Standard Functions & Graphs

Identity, constant, polynomial, rational, modulus, signum and greatest integer functions. §2.4.1.

5

Algebra of Real Functions

f + g, f − g, αf, fg and f/g — combining two functions on a common domain. Miscellaneous Exercise.

Quick Reference

Important Formulas — Chapter 2

Everything you need before you start solving. This is a summary for quick recall — the Formula Cards below has the full printable version for all of Relations and Functions.

Cartesian Products of Sets (§2.2)

Cartesian product

P\times Q = \{(p,q) : p\in P,\, q\in Q\}

Every element of P paired with every element of Q, in that order. P × Q = φ if either P or Q is empty.

Equality of ordered pairs

(a,b)=(x,y) \iff a=x \text{ and } b=y

Both corresponding elements must match — order matters, so (a, b) ≠ (b, a) unless a = b.

Size of A × B

n(A)=p,\; n(B)=q \;\Rightarrow\; n(A\times B)=pq

In general A × B ≠ B × A, though both have the same number of elements.

Relations (§2.3)

Relation

R \subseteq A\times B

Any subset of A × B, usually described by a rule linking the first and second elements of each pair.

Domain, range, codomain

\text{Domain}=\{x : (x,y)\in R\} \quad \text{Range}=\{y : (x,y)\in R\}

The codomain is the whole of B that R is defined into — range ⊆ codomain always, but need not be equal.

Number of relations

n(A)=p,\;n(B)=q \;\Rightarrow\; 2^{pq} \text{ relations from } A \text{ to } B

Every subset of A × B is a valid relation, and a set with pq elements has 2^(pq) subsets.

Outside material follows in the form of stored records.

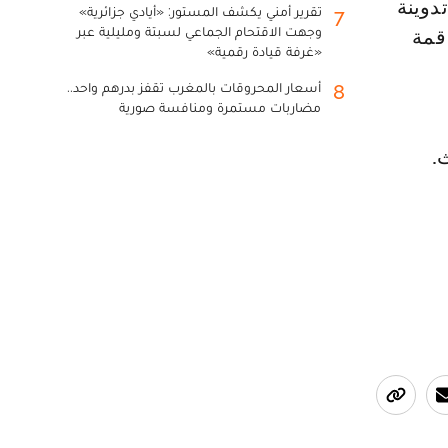
تقرير أمني يكشف المستور: «أيادي جزائرية»
7
وجهت الاقتحام الجماعي لسبتة ومليلية عبر
قمة
«غرفة قيادة رقمية»
أسعار المحروقات بالمغرب تقفز بدرهم واحد..
8
مضاربات مستمرة ومنافسة صورية
.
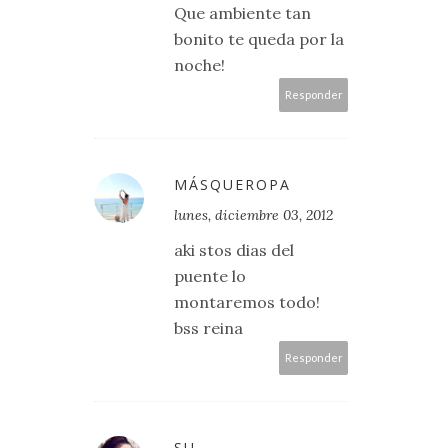
Que ambiente tan
bonito te queda por la
noche!
Responder
MÁSQUEROPA
lunes, diciembre 03, 2012
aki stos dias del
puente lo
montaremos todo!
bss reina
Responder
SU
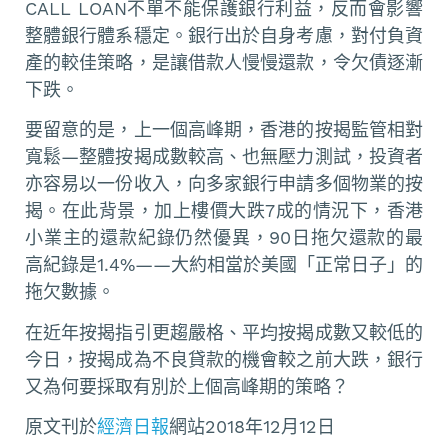
CALL LOAN不單不能保護銀行利益，反而會影響
整體銀行體系穩定。銀行出於自身考慮，對付負資
產的較佳策略，是讓借款人慢慢還款，令欠債逐漸
下跌。
要留意的是，上一個高峰期，香港的按揭監管相對
寬鬆—整體按揭成數較高、也無壓力測試，投資者
亦容易以一份收入，向多家銀行申請多個物業的按
揭。在此背景，加上樓價大跌7成的情況下，香港
小業主的還款紀錄仍然優異，90日拖欠還款的最
高紀錄是1.4%——大約相當於美國「正常日子」的
拖欠數據。
在近年按揭指引更趨嚴格、平均按揭成數又較低的
今日，按揭成為不良貸款的機會較之前大跌，銀行
又為何要採取有別於上個高峰期的策略？
原文刊於
經濟日報
網站2018年12月12日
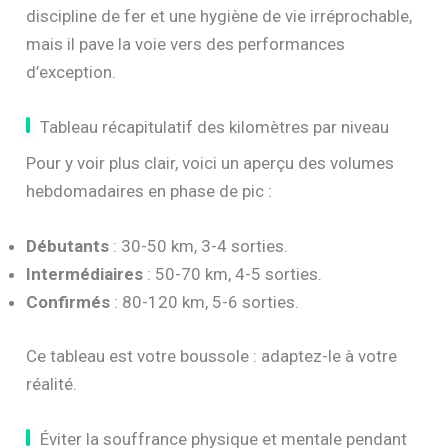
discipline de fer et une hygiène de vie irréprochable,
mais il pave la voie vers des performances
d’exception.
Tableau récapitulatif des kilomètres par niveau
Pour y voir plus clair, voici un aperçu des volumes
hebdomadaires en phase de pic :
Débutants
: 30-50 km, 3-4 sorties.
Intermédiaires
: 50-70 km, 4-5 sorties.
Confirmés
: 80-120 km, 5-6 sorties.
Ce tableau est votre boussole : adaptez-le à votre
réalité.
Éviter la souffrance physique et mentale pendant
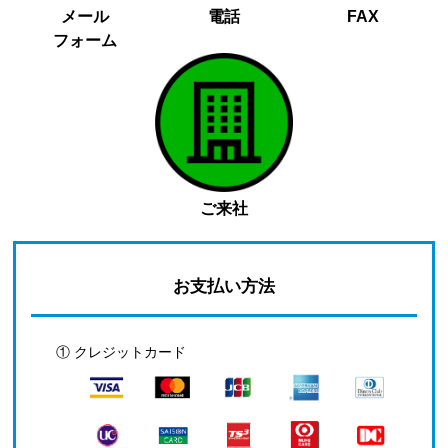
メール
電話
FAX
フォーム
ご来社
お支払い方法
① クレジットカード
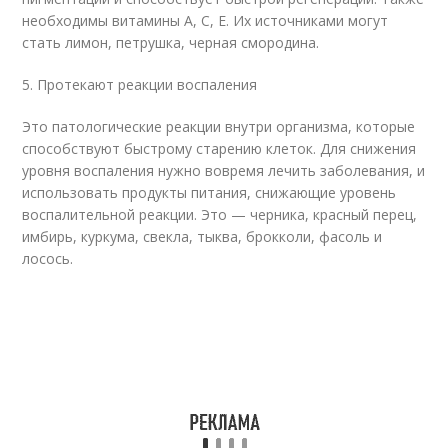
необходимы витамины А, С, Е. Их источниками могут
стать лимон, петрушка, черная смородина.
5. Протекают реакции воспаления
Это патологические реакции внутри организма, которые
способствуют быстрому старению клеток. Для снижения
уровня воспаления нужно вовремя лечить заболевания, и
использовать продукты питания, снижающие уровень
воспалительной реакции. Это — черника, красный перец,
имбирь, куркума, свекла, тыква, брокколи, фасоль и
лосось.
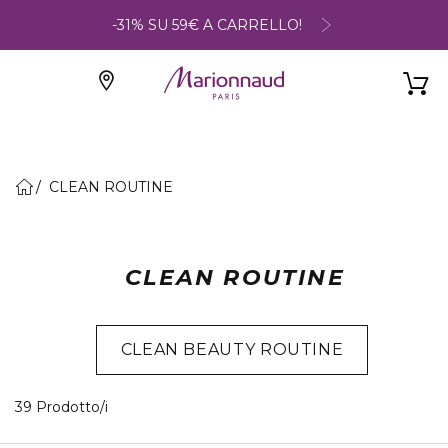
-31% SU 59€ A CARRELLO!
CLEAN ROUTINE
CLEAN ROUTINE
CLEAN BEAUTY ROUTINE
39 Prodotti visualizzati
39 Prodotto/i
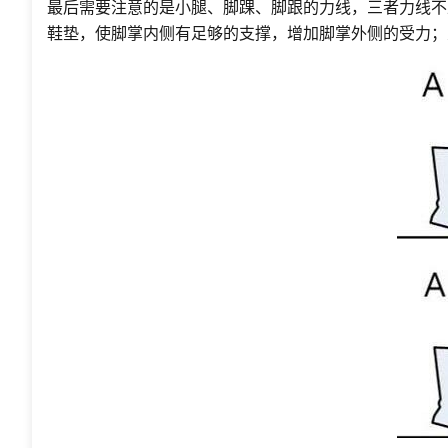
最后需要注意的是小腿、脚踝、脚跟的力线，三者力线不
鞋垫，使脚掌内侧有足够的支撑，增加脚掌外侧的受力；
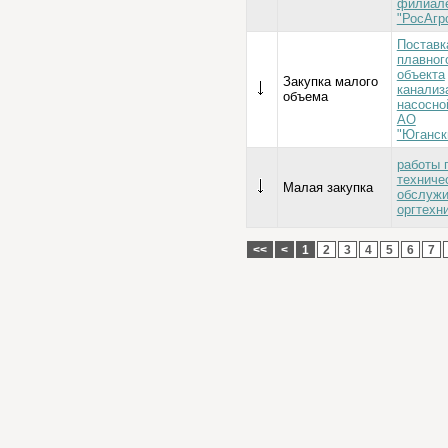
филиал
"РосАгр
Поставк
плавног
объекта
Закупка малого
канализ
объема
насосно
АО
"Юганск
работы 
техниче
Малая закупка
обслуж
оргтехн
<<
<
1
2
3
4
5
6
7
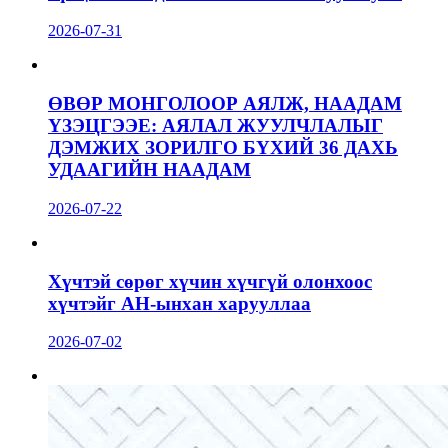
2026-07-31
ӨВӨР МОНГОЛООР АЯЛЖ, НААДАМ
ҮЗЭЦГЭЭЕ: АЯЛАЛ ЖУУЛЧЛАЛЫГ
ДЭМЖИХ ЗОРИЛГО БҮХИЙ 36 ДАХЬ
УДААГИЙН НААДАМ
2026-07-22
Хүчтэй сөрөг хүчин хүчгүй олонхоос
хүчтэйг АН-ынхан харууллаа
2026-07-02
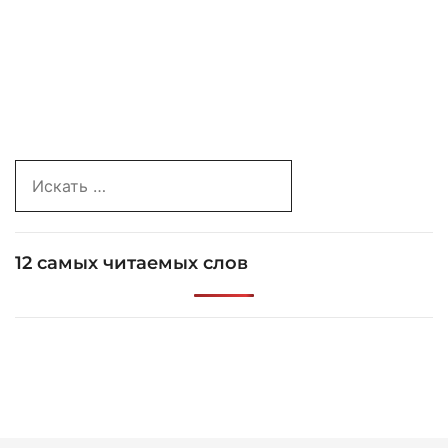
Search
for:
12 самых читаемых слов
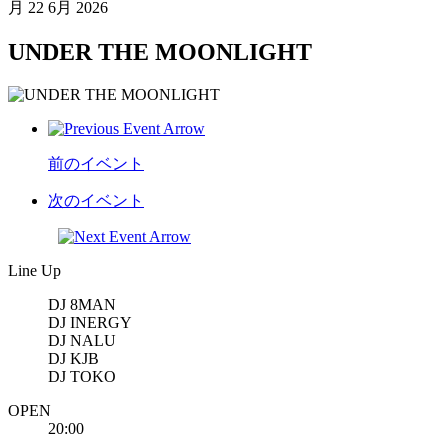
月
22 6月 2026
UNDER THE MOONLIGHT
前のイベント
次のイベント
Line Up
DJ 8MAN
DJ INERGY
DJ NALU
DJ KJB
DJ TOKO
OPEN
20:00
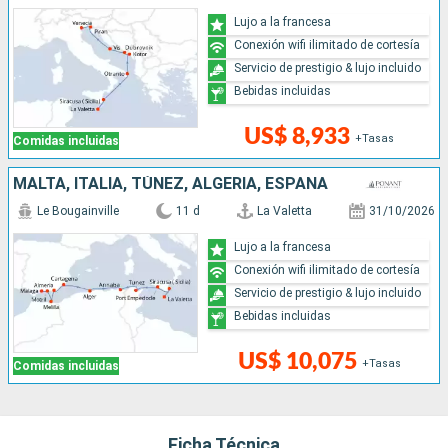
Lujo a la francesa
Conexión wifi ilimitado de cortesía
Servicio de prestigio & lujo incluido
Bebidas incluidas
US$ 8,933
+Tasas
Comidas incluidas
MALTA, ITALIA, TÚNEZ, ALGERIA, ESPAÑA
Le Bougainville
11 d
La Valetta
31/10/2026
Lujo a la francesa
Conexión wifi ilimitado de cortesía
Servicio de prestigio & lujo incluido
Bebidas incluidas
US$ 10,075
+Tasas
Comidas incluidas
Ficha Técnica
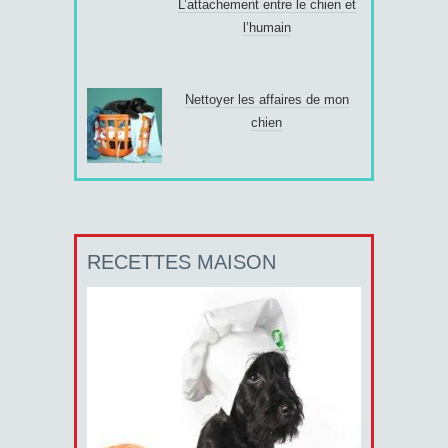
L’attachement entre le chien et
l’humain
Nettoyer les affaires de mon
chien
RECETTES MAISON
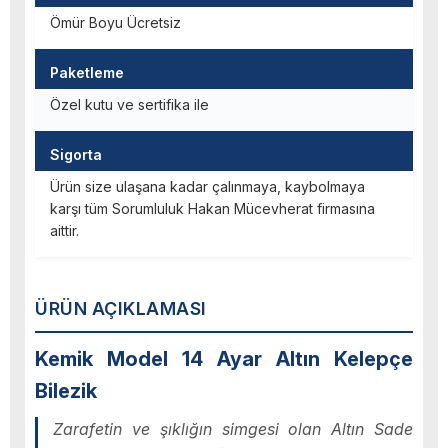
Ömür Boyu Ücretsiz
Paketleme
Özel kutu ve sertifika ile
Sigorta
Ürün size ulaşana kadar çalınmaya, kaybolmaya
karşı tüm Sorumluluk Hakan Mücevherat firmasına
aittir.
ÜRÜN AÇIKLAMASI
Kemik Model 14 Ayar Altın Kelepçe
Bilezik
Zarafetin ve şıklığın simgesi olan Altın Sade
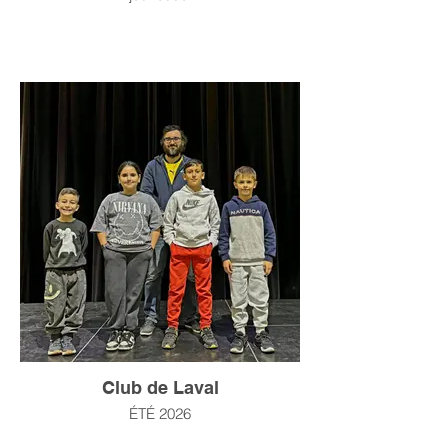
Club de Laval
ÉTÉ 2026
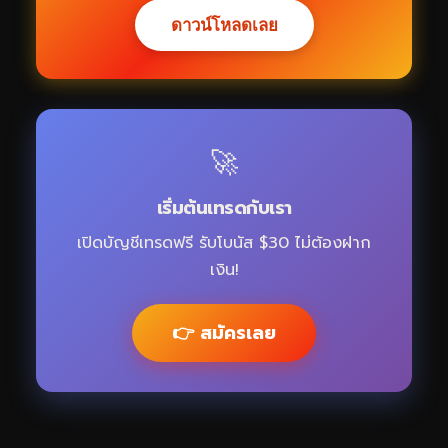
ดาวน์โหลดเลย
🚀
เริ่มต้นเทรดกับเรา
เปิดบัญชีเทรดฟรี รับโบนัส $30 ไม่ต้องฝาก
เงิน!
👉 สมัครเลย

Functions & Standard Graphs (§2.4)

Function

f:A\to B,\;\; \forall\, a\in A\;\; \exists! \, b\in B \text{ with } f(a)=b

Every element of the domain A has exactly one image — no repeats of the first element with a different second element.

Modulus function

f(x)=|x|=\begin{cases}x,&x\ge 0\\-x,&x<0\end{cases}

Domain R, range [0, ∞) — the graph is a V-shape with vertex at the origin.

Signum function

f(x)=\begin{cases}1,&x>0\\0,&x=0\\-1,&x<0\end{cases}

Domain R, range {−1, 0, 1} — indicates only the sign of x, never its magnitude.

Greatest integer function

f(x)=[x] = \text{greatest integer} \le x
[x] = −1 for −1 ≤ x < 0, [x] = 0 for 0 ≤ x < 1, and so on — the graph is a staircase.

Algebra of Real Functions (§2.4.2)

Sum, difference, scalar

(f\pm g)(x)=f(x)\pm g(x) \qquad (\alpha f)(x)=\alpha\, f(x)

Defined pointwise on the common domain of f and g; α is any real scalar.

Product & quotient

(fg)(x)=f(x)\,g(x) \qquad \left(\frac{f}{g}\right)(x)=\frac{f(x)}{g(x)},\; g(x)\ne 0

The quotient is defined only where g(x) ≠ 0 — always state this restriction explicitly.

Decision Guide

Which Relations / Functions Concept Applies?

A quick way to decide, once you know what the question is actually asking for.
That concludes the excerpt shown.